The study, by accounting and consulting firm BDO, found biotech companies spent an average of $50 million on R&D last year, up from $47 million the year before.
Ryan Starkes, partner and leader of BDO's life sciences practice, in Woodbridge, said the report is good news, though R&D spending is never a guarantee of success.
"It's a positive sign because I think it's showing that the investments that have been made in these companies are being put to use," he said.
Within the overall increase, 55 percent of small biotechs boosted their spending, as did 66 percent of large biotechs.
The report did, however, show some signs of the stressed economy, including a persistent gap between the large and small firms. While large firms grew their work forces by an average of 10 percentage points last year, smaller firms cut their staffs by 3 percentage points, part of a broader move toward leaner business models.
"There are a lot of experienced people out in the marketplace still, and they're maybe choosing to not join on a full-time basis, but rather as a consultant," Starkes said. "That's enabling the companies to leverage their experience on a more focused basis."
The report also showed larger companies are relying more on revenue generated from operations to fund their R&D, as opposed to equity financing. Only 24 percent of large companies raised equity financing last year.
Meanwhile, 64 percent of smaller biotechs raised equity financing in 2011. Overall, biotech companies chose equity financing twice as often as debt.
"Looking to raise through equity is always, I think, the companies' preference to do when they can," Starkes said. "And the size of transactions were slightly up, but still very healthy numbers."
Companies raised an average of $74 million in equity financing in 2011, up from $68 million the previous year.

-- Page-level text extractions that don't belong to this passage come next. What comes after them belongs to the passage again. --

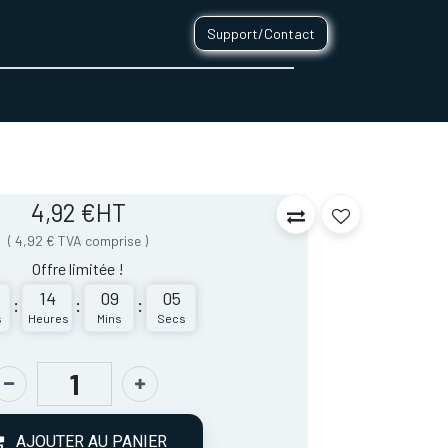
Support/Contact
0
CONTACT
4,92
€
HT
(
4,92
€
TVA comprise
)
Offre limitée !
14
09
05
:
:
:
s
Heures
Mins
Secs
AJOUTER AU PANIER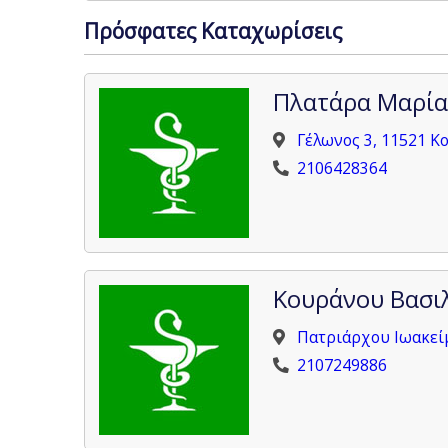
Πρόσφατες Καταχωρίσεις
Πλατάρα Μαρία 
Γέλωνος 3, 11521 Κ
2106428364
Κουράνου Βασι
Πατριάρχου Ιωακείμ
2107249886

Ninety percent of small biotechs lost money last year, though that's not uncommon in an industry where it can take several years and hundreds of millions of dollars to get a lead product to market. Biotech firms lost an average of $32 million last year, less than the $34 million reported in 2010.
Companies said they had 2.63 years' worth of R&D spending in liquid assets in 2011, up from 2.56 years' worth in 2010.
"Ultimately these companies are selling science, and it's unproven," Starkes said. "They're very focused on managing their cash flow, and they get their cash flow not from selling products necessarily, but from raising capital."